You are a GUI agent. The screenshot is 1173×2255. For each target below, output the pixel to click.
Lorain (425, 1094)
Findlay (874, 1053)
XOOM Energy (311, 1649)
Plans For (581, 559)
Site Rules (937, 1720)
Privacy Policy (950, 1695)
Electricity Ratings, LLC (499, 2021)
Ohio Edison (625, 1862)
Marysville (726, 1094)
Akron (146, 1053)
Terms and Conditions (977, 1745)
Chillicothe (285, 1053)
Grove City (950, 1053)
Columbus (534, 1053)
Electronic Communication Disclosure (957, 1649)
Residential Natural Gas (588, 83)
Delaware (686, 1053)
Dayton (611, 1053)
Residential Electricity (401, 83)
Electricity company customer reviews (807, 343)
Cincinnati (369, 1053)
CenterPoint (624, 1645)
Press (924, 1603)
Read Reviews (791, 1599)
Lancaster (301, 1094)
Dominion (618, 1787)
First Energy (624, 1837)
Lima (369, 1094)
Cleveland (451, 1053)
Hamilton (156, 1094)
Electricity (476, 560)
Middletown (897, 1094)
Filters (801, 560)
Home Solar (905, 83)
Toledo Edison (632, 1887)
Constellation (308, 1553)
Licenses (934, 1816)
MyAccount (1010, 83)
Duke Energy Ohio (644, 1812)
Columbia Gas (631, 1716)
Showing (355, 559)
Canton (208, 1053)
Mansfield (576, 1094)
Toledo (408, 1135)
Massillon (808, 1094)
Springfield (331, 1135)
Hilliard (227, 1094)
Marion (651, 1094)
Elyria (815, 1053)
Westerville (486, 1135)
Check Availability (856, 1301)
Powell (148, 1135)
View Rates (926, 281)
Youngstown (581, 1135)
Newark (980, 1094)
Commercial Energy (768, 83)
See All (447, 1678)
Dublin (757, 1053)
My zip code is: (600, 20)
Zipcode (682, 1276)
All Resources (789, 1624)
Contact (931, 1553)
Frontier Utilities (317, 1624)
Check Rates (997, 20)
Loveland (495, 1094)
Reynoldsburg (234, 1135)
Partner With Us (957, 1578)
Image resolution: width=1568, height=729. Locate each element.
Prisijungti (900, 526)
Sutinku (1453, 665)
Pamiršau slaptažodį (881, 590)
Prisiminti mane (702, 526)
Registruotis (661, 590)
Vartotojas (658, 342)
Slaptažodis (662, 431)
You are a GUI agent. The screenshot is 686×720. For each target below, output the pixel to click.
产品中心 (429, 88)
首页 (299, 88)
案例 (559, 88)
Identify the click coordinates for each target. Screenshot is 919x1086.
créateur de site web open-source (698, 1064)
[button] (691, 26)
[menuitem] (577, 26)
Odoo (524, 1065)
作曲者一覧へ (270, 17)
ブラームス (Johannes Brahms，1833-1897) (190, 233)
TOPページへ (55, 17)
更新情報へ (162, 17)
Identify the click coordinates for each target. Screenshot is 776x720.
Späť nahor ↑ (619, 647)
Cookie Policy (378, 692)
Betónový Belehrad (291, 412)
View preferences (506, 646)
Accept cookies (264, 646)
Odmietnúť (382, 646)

----------------

Task description:
What you retype should run from the first line of the entries above through the line containing "Licenses (934, 1816)", exactly and in full.

Expected answer:
You are a GUI agent. The screenshot is 1173×2255. For each target below, output the pixel to click.
Lorain (425, 1094)
Findlay (874, 1053)
XOOM Energy (311, 1649)
Plans For (581, 559)
Site Rules (937, 1720)
Privacy Policy (950, 1695)
Electricity Ratings, LLC (499, 2021)
Ohio Edison (625, 1862)
Marysville (726, 1094)
Akron (146, 1053)
Terms and Conditions (977, 1745)
Chillicothe (285, 1053)
Grove City (950, 1053)
Columbus (534, 1053)
Electronic Communication Disclosure (957, 1649)
Residential Natural Gas (588, 83)
Delaware (686, 1053)
Dayton (611, 1053)
Residential Electricity (401, 83)
Electricity company customer reviews (807, 343)
Cincinnati (369, 1053)
CenterPoint (624, 1645)
Press (924, 1603)
Read Reviews (791, 1599)
Lancaster (301, 1094)
Dominion (618, 1787)
First Energy (624, 1837)
Lima (369, 1094)
Cleveland (451, 1053)
Hamilton (156, 1094)
Electricity (476, 560)
Middletown (897, 1094)
Filters (801, 560)
Home Solar (905, 83)
Toledo Edison (632, 1887)
Constellation (308, 1553)
Licenses (934, 1816)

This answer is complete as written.